Drei Flächen werden dafür im Vorfeld gerodet. Im Oktober nun ist es soweit. Schulaktionstag. An ihrem freien Samstag rupfen, jäten, graben Eltern und Schüler_innen im strömenden Regen neu gewachsene Kräuter und verbliebene Wurzel. Ein großes Hochbeet wird nach Caras (SIII) Plänen gebaut. Am darauffolgenden Montag starten 29 Schüler_innen in der Projektwoche „Nachhaltigkeit“ zusammen mit Edouard van Diem und der Praktikantin Sanya Träume wahr werden zu lassen. Drei Tage lang wird gelernt, was Permakultur ist und was nachhaltig gärtnern ausmacht. Dann konkreter: Was pflanzen wir? Wie pflegt das später der Gartenkurs? Was ist denn eine Blumenuhr? Als dreiachsige Laster Erde, Rindenmulch und Baumaterial anliefern, wird deutlich, welche großen Umwälzungen anstehen. Daneben wirkt der kleine Gärtnerwagen winzig, dabei bringt er das kostbarste Gut: Obstbäume, Beerensträucher, Grünpflanzen. In zwei Tagen wird nun gegraben, gepflanzt, gebunden, gewässert, gemulcht.

Olli und Mike, die Gärtner, leiten zusammen mit Edouard die praktischen Arbeiten fachmännisch an. Für die Blumenuhr muss großflächig Erde ausgetauscht, für die Himbeeren und Brombeeren eine 70 cm tiefe Wurzelsperre eingearbeitet werden. Eine Fläche für die weiße Maulbeere wird gerodet. Fünf Kubikmeter Erde und sechs Kubikmeter Mulch werden mit Schubkarren bewegt. Was für eine Herkulesaufgabe. Blasen an den Händen, Muskelkater und zu wissen, wie viel Arbeit es bedeutet, einen Garten anzulegen. Das Ergebnis kann sich wirklich sehen lassen. Im Waldgarten kann man zwischen Zwetschgenbaum, Apfelquitte, Kirsche und Birne auf duftendem Mulch laufen; rote, weiße, schwarze Johannisbeeren und Blaubeeren sehen. Im Beerengarten werden schon im nächsten Jahr erste Himbeeren, Brombeeren und drei Sorten Stachelbeeren locken. Im Sommer wird die Blumenuhr bei aufmerksamer Betrachtung die Uhrzeit verraten: Welche Pflanzenart öffnet gerade ihre Blüten? Welche schließt sie?

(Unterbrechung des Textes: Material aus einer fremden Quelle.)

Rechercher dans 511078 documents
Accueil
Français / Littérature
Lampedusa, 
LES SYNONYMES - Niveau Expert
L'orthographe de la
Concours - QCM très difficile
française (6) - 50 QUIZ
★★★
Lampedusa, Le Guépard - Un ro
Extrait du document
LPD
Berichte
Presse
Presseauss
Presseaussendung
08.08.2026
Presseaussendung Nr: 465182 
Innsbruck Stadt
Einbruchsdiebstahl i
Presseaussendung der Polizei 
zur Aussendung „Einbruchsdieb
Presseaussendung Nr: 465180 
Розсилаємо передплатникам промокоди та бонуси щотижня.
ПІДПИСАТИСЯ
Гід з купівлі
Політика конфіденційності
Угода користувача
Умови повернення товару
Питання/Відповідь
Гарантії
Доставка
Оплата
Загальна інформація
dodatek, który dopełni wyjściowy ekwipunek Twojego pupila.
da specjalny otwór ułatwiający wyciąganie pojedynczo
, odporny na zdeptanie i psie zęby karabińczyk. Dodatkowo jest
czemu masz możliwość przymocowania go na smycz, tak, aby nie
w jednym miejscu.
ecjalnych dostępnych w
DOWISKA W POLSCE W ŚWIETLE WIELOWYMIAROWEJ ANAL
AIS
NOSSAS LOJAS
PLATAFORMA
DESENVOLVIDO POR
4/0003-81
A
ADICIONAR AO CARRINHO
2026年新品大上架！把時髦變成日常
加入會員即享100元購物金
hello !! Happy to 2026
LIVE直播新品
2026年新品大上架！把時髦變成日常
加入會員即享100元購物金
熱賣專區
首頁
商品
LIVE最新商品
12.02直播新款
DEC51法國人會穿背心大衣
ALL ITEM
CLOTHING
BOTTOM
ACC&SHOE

Schon jetzt kann man die Gärten besuchen, die Blumenuhr betrachten. Schüler_innen und Eltern, Großeltern und alle Interessierte sind eingeladen sich anzuschauen, was durch die großartige Zusammenarbeit von Eltern, Schüler_innen und Lehrern zustande gekommen ist. Ausblick: Sobald die Saison beginnt, wird der Gartenkurs Blumen säen und Erdbeeren pflanzen. Salat und anderes Gemüse werden das Hochbeet beziehen. Und mal schauen, ob es irgendwo einen riesigen Kürbis geben wird.